Sunday, April 20, 2014

The Labyrinth

Each and every one of us lives our lives in our own secluded bubble, some of us for a couple years, but some of us never escape. Most people are born, and grow up protected by their elders from the true antics that accompany society. Particularly in the early teen years, one tends to think of their lifestyle as the only viable way of existence, with no regard to the way the rest of the world around them lives and functions. In grown years, however, the bubble is used to suppress one's self from their true wants and desires of a life they often times envision, but never strive to attain. The bubble is a confining entity of sorts, that incarcerates your body and mind. Author John Green refers to this bubble in his novel Looking For Alaska. He calls it the labyrinth, and describes it's effects throughout the story.
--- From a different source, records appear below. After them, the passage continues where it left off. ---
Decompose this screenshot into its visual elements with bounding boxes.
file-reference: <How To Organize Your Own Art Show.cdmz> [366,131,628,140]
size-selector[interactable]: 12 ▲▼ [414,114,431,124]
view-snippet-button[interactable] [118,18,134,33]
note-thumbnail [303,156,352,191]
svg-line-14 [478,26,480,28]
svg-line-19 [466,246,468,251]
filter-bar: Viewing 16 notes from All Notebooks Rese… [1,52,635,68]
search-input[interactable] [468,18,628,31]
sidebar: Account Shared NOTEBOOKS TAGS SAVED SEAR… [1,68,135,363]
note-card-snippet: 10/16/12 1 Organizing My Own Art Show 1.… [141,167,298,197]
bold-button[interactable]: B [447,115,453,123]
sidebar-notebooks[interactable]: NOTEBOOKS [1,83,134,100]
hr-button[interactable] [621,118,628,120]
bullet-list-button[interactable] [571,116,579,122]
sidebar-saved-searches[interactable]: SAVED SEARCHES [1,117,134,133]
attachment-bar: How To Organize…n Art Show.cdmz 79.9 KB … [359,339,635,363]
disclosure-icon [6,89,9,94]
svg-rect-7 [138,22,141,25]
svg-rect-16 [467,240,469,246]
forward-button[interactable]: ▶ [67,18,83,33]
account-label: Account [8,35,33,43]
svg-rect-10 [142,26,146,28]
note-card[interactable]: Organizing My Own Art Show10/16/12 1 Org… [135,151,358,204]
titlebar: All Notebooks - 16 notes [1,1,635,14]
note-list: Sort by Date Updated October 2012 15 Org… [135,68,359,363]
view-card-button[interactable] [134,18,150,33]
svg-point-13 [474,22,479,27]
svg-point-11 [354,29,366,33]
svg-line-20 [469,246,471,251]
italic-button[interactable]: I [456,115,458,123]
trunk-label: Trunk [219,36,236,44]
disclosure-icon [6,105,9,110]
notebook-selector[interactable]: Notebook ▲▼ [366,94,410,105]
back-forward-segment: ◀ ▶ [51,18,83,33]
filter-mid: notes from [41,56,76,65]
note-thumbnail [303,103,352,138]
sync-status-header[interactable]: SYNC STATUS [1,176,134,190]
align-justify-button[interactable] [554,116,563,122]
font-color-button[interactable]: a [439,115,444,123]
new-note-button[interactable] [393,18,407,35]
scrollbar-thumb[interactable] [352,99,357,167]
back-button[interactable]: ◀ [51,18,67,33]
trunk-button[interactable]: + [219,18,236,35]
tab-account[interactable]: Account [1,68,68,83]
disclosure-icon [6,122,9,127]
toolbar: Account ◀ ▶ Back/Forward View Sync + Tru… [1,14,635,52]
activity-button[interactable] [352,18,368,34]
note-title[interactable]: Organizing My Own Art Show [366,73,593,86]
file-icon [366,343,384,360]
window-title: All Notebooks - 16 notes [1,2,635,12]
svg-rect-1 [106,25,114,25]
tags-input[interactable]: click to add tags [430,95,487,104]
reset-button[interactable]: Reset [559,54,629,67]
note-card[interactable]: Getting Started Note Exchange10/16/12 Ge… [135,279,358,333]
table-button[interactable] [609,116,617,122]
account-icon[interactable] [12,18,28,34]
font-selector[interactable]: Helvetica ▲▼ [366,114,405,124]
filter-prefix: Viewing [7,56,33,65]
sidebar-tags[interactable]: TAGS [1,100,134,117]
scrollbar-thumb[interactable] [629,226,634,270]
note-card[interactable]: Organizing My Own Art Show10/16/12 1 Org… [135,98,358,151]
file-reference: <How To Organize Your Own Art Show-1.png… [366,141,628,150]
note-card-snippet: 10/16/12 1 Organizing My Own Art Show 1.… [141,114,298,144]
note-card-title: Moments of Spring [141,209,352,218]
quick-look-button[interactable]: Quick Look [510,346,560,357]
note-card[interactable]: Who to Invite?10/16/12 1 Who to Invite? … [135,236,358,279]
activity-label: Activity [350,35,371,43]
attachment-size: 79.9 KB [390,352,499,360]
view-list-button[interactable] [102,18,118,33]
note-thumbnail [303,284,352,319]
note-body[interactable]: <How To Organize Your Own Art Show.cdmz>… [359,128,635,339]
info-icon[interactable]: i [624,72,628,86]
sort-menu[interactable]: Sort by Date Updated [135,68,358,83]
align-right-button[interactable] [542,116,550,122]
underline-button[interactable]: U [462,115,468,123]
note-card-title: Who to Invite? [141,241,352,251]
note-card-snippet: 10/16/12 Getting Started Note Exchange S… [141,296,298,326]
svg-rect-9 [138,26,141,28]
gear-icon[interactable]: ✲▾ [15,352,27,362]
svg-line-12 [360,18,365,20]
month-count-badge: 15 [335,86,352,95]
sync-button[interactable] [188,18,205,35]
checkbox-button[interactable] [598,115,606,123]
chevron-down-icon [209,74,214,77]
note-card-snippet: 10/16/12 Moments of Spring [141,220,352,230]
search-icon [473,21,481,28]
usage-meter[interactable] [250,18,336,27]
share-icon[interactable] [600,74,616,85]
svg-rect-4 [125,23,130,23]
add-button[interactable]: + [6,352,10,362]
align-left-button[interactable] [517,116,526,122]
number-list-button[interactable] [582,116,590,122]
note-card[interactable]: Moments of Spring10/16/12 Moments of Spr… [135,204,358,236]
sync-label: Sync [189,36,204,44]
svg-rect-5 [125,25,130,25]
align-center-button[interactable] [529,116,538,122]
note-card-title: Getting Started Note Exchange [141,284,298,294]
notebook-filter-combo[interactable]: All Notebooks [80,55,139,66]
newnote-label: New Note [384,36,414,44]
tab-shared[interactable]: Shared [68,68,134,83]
He claims, "You spend your whole life stuck in the labyrinth, thinking about how you'll escape one day, and how awesome it will be, and imagining that future keeps you going, but you never do it. You just use the future to escape the present." These complex webs of desire, hurt, sacrifice, and lust, however, are more universal than one would anticipate. A crowded, busy city street could perhaps be one of the loneliest or most comforting places in the world, depending upon one's viewpoint. The setting itself connotes an undeniable and perpetual sense of sonder, or "the realization that each random passerby is living a life as vivid and complex as your own—populated with their own ambitions, friends, routines, worries and inherited craziness—an epic story that continues invisibly around you like an anthill sprawling deep underground, with elaborate passageways to thousands of other lives that you’ll never know existed, in which you might appear only once, as an extra sipping coffee in the background, as a blur of traffic passing on the highway, as a lighted window at dusk," as defined by The Dictionary of Obscure Sorrows. Regardless of one's status in society or any other social, emotional, or physical barriers, everyone shares the struggles of the labyrinth and how their complexities intertwine with those of the 7 billion people who surround them.